### Problem to work on
Skip the pictures. Return exactly the lines from the one containing "Sektörün lider firmaları" through the end of the entries below.

### Saved entries
[Start of Attachment]

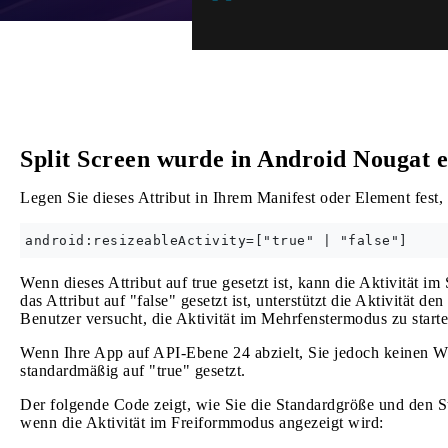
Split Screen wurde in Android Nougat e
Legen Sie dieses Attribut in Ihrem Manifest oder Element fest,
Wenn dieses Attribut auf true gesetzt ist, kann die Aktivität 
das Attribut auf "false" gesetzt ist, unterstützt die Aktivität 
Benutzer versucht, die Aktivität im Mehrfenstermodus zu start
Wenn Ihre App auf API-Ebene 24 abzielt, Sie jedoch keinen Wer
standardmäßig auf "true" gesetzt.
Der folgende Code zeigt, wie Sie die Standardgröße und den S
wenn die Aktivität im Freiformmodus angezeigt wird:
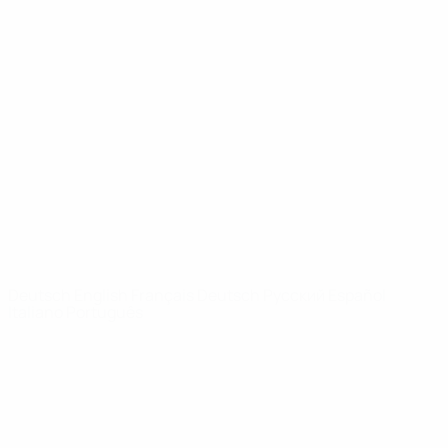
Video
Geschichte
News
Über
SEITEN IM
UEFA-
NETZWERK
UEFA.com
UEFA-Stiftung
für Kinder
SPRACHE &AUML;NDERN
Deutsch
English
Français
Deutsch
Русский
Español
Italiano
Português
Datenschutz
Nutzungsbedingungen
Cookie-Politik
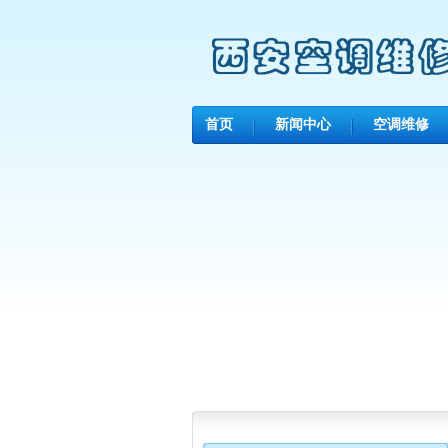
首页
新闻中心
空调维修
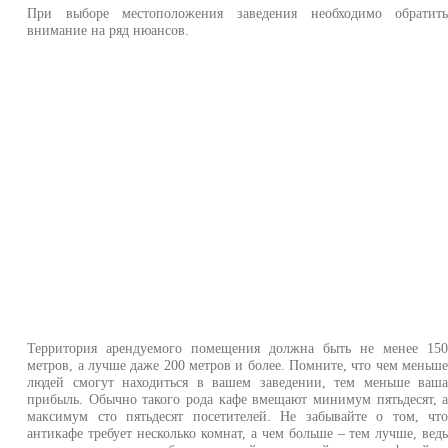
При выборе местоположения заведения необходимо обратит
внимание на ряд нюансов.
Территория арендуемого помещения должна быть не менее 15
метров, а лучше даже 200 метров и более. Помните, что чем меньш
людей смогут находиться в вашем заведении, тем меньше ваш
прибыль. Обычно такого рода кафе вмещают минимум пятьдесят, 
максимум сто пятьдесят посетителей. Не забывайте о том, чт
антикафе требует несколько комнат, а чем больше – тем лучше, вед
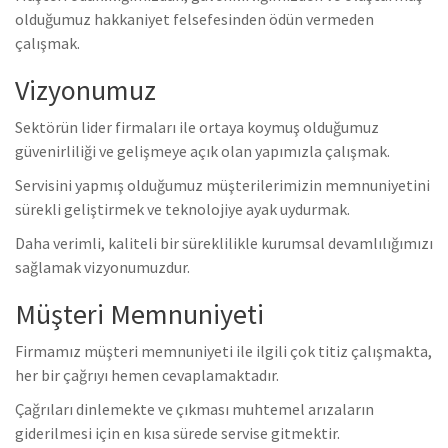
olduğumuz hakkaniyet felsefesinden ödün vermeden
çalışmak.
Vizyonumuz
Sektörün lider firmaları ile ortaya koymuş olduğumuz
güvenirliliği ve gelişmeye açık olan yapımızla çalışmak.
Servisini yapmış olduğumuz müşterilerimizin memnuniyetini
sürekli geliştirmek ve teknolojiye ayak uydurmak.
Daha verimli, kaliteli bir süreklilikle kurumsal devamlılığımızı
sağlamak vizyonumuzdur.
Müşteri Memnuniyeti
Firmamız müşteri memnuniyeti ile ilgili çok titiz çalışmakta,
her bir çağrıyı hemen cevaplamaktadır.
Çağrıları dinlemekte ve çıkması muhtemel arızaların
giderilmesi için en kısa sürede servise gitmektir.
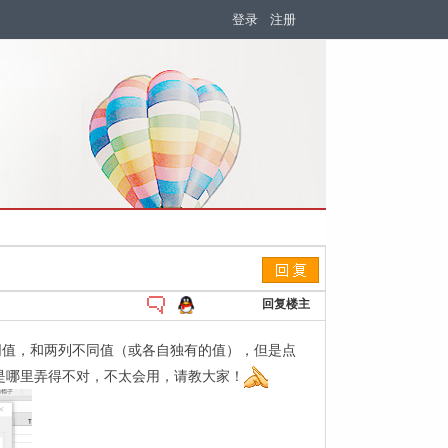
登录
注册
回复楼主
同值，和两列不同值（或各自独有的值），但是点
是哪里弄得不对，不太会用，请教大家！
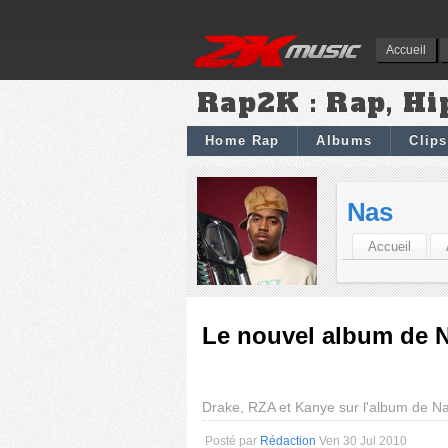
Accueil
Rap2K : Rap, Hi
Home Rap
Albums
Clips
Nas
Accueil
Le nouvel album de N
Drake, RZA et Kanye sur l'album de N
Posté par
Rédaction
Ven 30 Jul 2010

[End of Attachment]

### Response to this exercise
Sektörün lider firmaları ile ortaya koymuş olduğumuz
güvenirliliği ve gelişmeye açık olan yapımızla çalışmak.
Servisini yapmış olduğumuz müşterilerimizin memnuniyetini
sürekli geliştirmek ve teknolojiye ayak uydurmak.
Daha verimli, kaliteli bir süreklilikle kurumsal devamlılığımızı
sağlamak vizyonumuzdur.
Müşteri Memnuniyeti
Firmamız müşteri memnuniyeti ile ilgili çok titiz çalışmakta,
her bir çağrıyı hemen cevaplamaktadır.
Çağrıları dinlemekte ve çıkması muhtemel arızaların
giderilmesi için en kısa sürede servise gitmektir.
登录
注册
回复楼主
同值，和两列不同值（或各自独有的值），但是点
是哪里弄得不对，不太会用，请教大家！
Accueil
Rap2K : Rap, Hi
Home Rap
Albums
Clips
Nas
Accueil
Le nouvel album de N
Drake, RZA et Kanye sur l'album de N
Posté par
Rédaction
Ven 30 Jul 2010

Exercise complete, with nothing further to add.